Atomic displacements of vibrational modes of YbB₂C₂: a B_2g (330 cm⁻¹); b E_g (357 cm⁻¹ (1)); c E_g (357 cm⁻¹ (2)); d E_g (530 cm⁻¹ (1)); e, E_g (530 cm⁻¹ (2)); f A_1g (627 cm⁻¹); g B_2g (885 cm⁻¹); h B_1g (944 cm⁻¹); i B_1g (1172 cm⁻¹); j A_1g (1311 cm⁻¹). *Atomic displacements are represented by arrows and the lengths of them refer to the magnitudes

4 Conclusion

In this work, Raman spectrum of YbB₂C₂ was detected by micro-Raman spectroscope, which showed peaks at 329, 359, 528, 626, 887, 942, 1173 and 1309 cm⁻¹. And according to the first-principles calculations, Raman active vibrational modes of YbB₂C₂ are observed as: A_1g at 627 and 1311 cm⁻¹, B_1g at 944 and 1172 cm⁻¹, B_2g at 330 and 885 cm⁻¹, E_g at 357 cm⁻¹ and 530 cm⁻¹, which agrees well with that detected by micro-Raman spectroscope.

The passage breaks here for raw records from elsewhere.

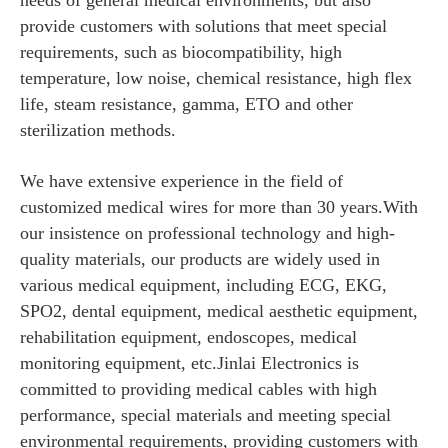
needs of general medical environments, but also
provide customers with solutions that meet special
requirements, such as biocompatibility, high
temperature, low noise, chemical resistance, high flex
life, steam resistance, gamma, ETO and other
sterilization methods.
We have extensive experience in the field of
customized medical wires for more than 30 years.With
our insistence on professional technology and high-
quality materials, our products are widely used in
various medical equipment, including ECG, EKG,
SPO2, dental equipment, medical aesthetic equipment,
rehabilitation equipment, endoscopes, medical
monitoring equipment, etc.Jinlai Electronics is
committed to providing medical cables with high
performance, special materials and meeting special
environmental requirements, providing customers with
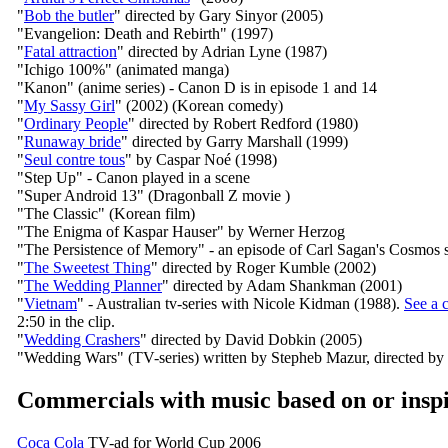
"
Bob the butler
" directed by Gary Sinyor (2005)
"Evangelion: Death and Rebirth" (1997)
"
Fatal attraction
" directed by Adrian Lyne (1987)
"Ichigo 100%" (animated manga)
"Kanon" (anime series) - Canon D is in episode 1 and 14
"
My Sassy Girl
" (2002) (Korean comedy)
"
Ordinary People
" directed by Robert Redford (1980)
"
Runaway bride
" directed by Garry Marshall (1999)
"
Seul contre tous
" by Caspar Noé (1998)
"Step Up" - Canon played in a scene
"Super Android 13" (Dragonball Z movie )
"The Classic" (Korean film)
"The Enigma of Kaspar Hauser" by Werner Herzog
"The Persistence of Memory" - an episode of Carl Sagan's Cosmos s
"
The Sweetest Thing
" directed by Roger Kumble (2002)
"
The Wedding Planner
" directed by Adam Shankman (2001)
"
Vietnam
" - Australian tv-series with Nicole Kidman (1988).
See a c
2:50 in the clip.
"
Wedding Crashers
" directed by David Dobkin (2005)
"Wedding Wars" (TV-series) written by Stepheb Mazur, directed by 
Commercials with music based on or insp
Coca Cola
TV-ad for World Cup 2006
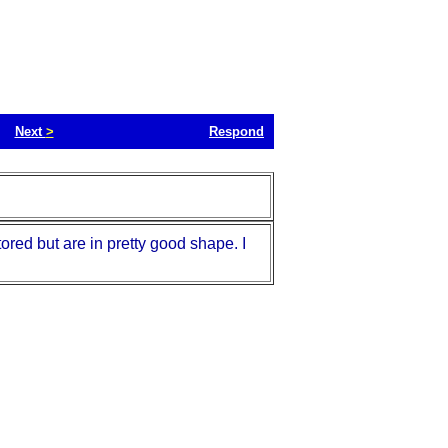
Next
>
Respond
ored but are in pretty good shape. I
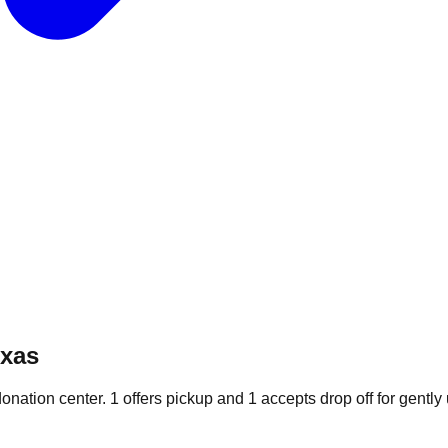
exas
donation
center
.
1
offers
pickup and
1
accepts
drop off for gently 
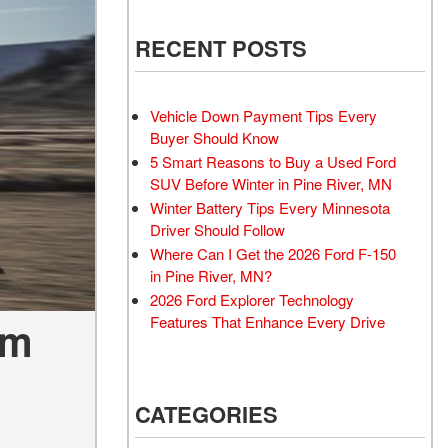
RECENT POSTS
Vehicle Down Payment Tips Every
Buyer Should Know
5 Smart Reasons to Buy a Used Ford
SUV Before Winter in Pine River, MN
Winter Battery Tips Every Minnesota
Driver Should Follow
Where Can I Get the 2026 Ford F-150
in Pine River, MN?
2026 Ford Explorer Technology
Features That Enhance Every Drive
um
CATEGORIES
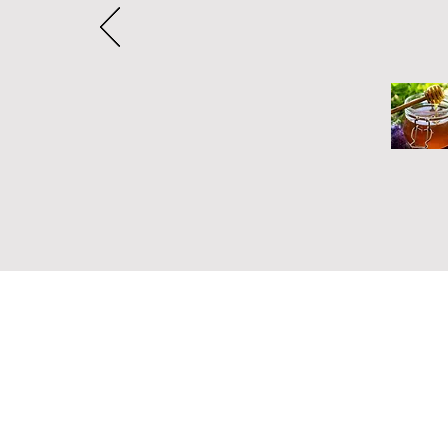
Address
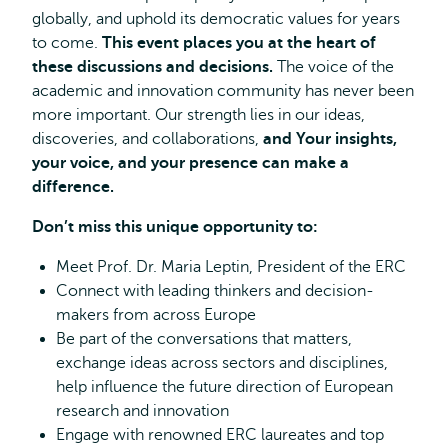
globally, and uphold its democratic values for years
to come.
This event places you at the heart of
these discussions and decisions.
The voice of the
academic and innovation community has never been
more important. Our strength lies in our ideas,
discoveries, and collaborations,
and Your insights,
your voice, and your presence can make a
difference.
Don’t miss this unique opportunity to:
Meet Prof. Dr. Maria Leptin, President of the ERC
Connect with leading thinkers and decision-
makers from across Europe
Be part of the conversations that matters,
exchange ideas across sectors and disciplines,
help influence the future direction of European
research and innovation
Engage with renowned ERC laureates and top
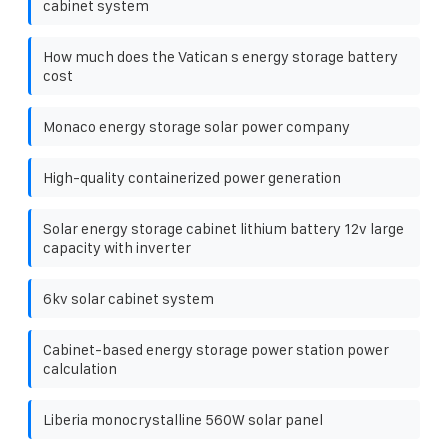
cabinet system
How much does the Vatican s energy storage battery
cost
Monaco energy storage solar power company
High-quality containerized power generation
Solar energy storage cabinet lithium battery 12v large
capacity with inverter
6kv solar cabinet system
Cabinet-based energy storage power station power
calculation
Liberia monocrystalline 560W solar panel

Then, the atomic displacements of vibrational modes of YbB₂C₂ were discussed in detail with the help of the first-principles calculations. Although these atomic displacements are different from each other, they can be generally summarized as ring breathing (δ_in) and ring deformation (δ_oop) of B₂C₂ layer. The former group consists of A_1g, B_1g and B_2g modes, and the latter group refers to E_g mode. E_g at both 357 and 530 cm⁻¹ are doubly degenerate including (1) and (2) vibrational modes, the atomic displacements of which are similar, respectively. The study of YbB₂C₂ compound’s Raman spectroscopy and its corresponding vibrational modes is helpful to study the Raman spectra of other REB₂C₂ compounds and is also helpful to identify and characterize these compounds.